Si la Colombie est réputée pour la volupté de son café, une autre denrée toute aussi prisée parsème les plantations colombiennes de la Cordillère des Andes à l’Amazonie : le cacao. Traditionnellement cultivé par les communautés indigènes depuis des millénaires, la production de cacao colombien atteint aujourd’hui des records et s’exporte au-delà du continent, régalant les amateurs du monde entier. À l’heure de la transition vers la paix, le cacao est également au cœur des politiques de substitution de cultures dans les campagnes, en remplacement de la coca.

Usages traditionnels et modernité

Le cacaoyer est un arbre de forêt tropicale ou équatoriale. Il demande un climat chaud et humide et la Colombie semble présenter tous les attributs nécessaires à sa croissance. Un véritable El Dorado de la fève. Le cacaoyer colombien est pour l’essentiel de la famille des « Criollo », comme dans le reste de l’Amérique Latine. Il se distingue par ses grosses fèves claires et ses cabosses vertes. On trouve également du Forastero, poussant principalement dans l’Amazonie et reconnaissable à ses fèves violettes. En 2016, la production de cacao en Colombie a atteint un record historique : plus de 56 000 tonnes ont été récoltées dans ce pays andin. Malgré le phénomène climatique d’El Niño, qui a rendu difficiles les conditions de production, celle-ci était tout de même en nette augmentation vis-à-vis des années précédentes.

Cependant, la culture du cacao n’a pas été de tous temps aussi intensive. Elle puise tout d’abord ses racines dans les usages traditionnels qu’en faisaient les communautés indigènes du pays depuis des millénaires. Dans la Sierra Nevada de Santa Marta, considérée comme le « cœur de la Terre » par les communautés qui y vivent en quasi-autarcie, on compte plus de 400 hectares de plantations de cacao.
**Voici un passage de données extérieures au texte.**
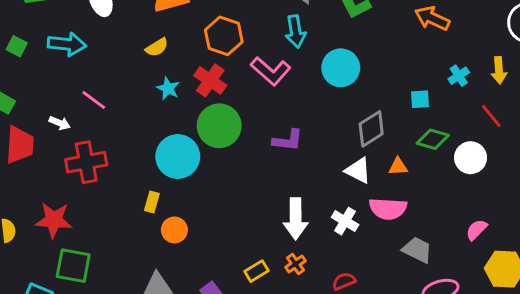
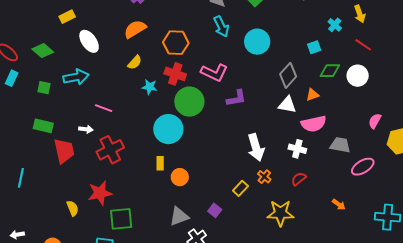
pink L-shape: (271, 71) -> (214, 73), moved
white cross: (345, 221) -> (297, 149), moved

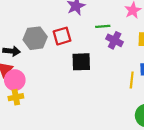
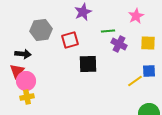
gray hexagon: (35, 38) -> (41, 30), moved
yellow line: (132, 80) -> (135, 81), turned 49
Cette réserve, classée au patrimoine mondial de l’humanité par l’Unesco, produit une qualité de fève de cacao presque inégalée sur la planète.

En 2016, à Londres, le cacao de la Sierra a remporté la médaille d’or du meilleur chocolat du monde face à la France et la Suisse. Selon Santiago Peralta, un chocolatier équatorien qui a travaillé avec du cacao colombien lors de cette compétition : « le chocolat est certes une denrée très européanisée mais les saveurs sont plus surprenantes sur le continent latino-américain ». Il souligne l’importance de la culture de ces fèves pour l’agriculture locale et les petits producteurs des pays de ce continent. Nommé Tutu Iku (70%) du nom des mochilas (besaces) que portent les indigènes Aruhacos, le chocolat qu’il a créé incarne l’idéal de responsabilité qui incombe aux producteurs de cacao, les incitant à respecter les usages traditionnels.

Au-delà de la production de masse, le cacao semble en effet représenter un enjeu de taille pour le développement et la pacification de la Colombie.

De la coca au cacao

Dans la Sierra Nevada, toujours, les cultures de cacao ont pendant longtemps été concurrencées par les plantations de coca. Cette plante sert de base à la fabrication de cocaïne dont la Colombie est le premier exportateur mondial. Du fait du développement du narcotrafic à partir des années 1980 et de l’influence des guérillas ou groupes paramilitaires sur une immense partie du territoire, il était bien plus intéressant économiquement pour les petits agriculteurs colombiens de cultiver la coca que d’autres plantes, y compris le cacao. La pâte-base confectionnée avec quelques kilos de feuilles de coca servait bien souvent de monnaie locale dans les coins les plus reculés du pays.

Avec les Accords de Paix signés en 2016, qui comportent spécifiquement un volet sur la substitution de cultures illégales, la situation s’améliore progressivement. Le gouvernement avait également lancé quelques années auparavant des plans d’aide au développement de ces cultures vivrières essentielles à la survie de ces paysans, sans qu’ils tombent dans le giron des groupes armés. Les versants de la Sierra Nevada qui étaient autrefois couverts de coca sont peu à peu remplacés par des cacaoyers. 200 familles Arhuacas vivent aujourd’hui de cette production. Le même processus s’enclenche aux quatre coins du pays, à des niveaux de réussite variables.

En Colombie, au total, environ 40 000 familles vivent de cette production. La route est encore longue vers une production responsable mais la fève a déjà fait son bout de chemin.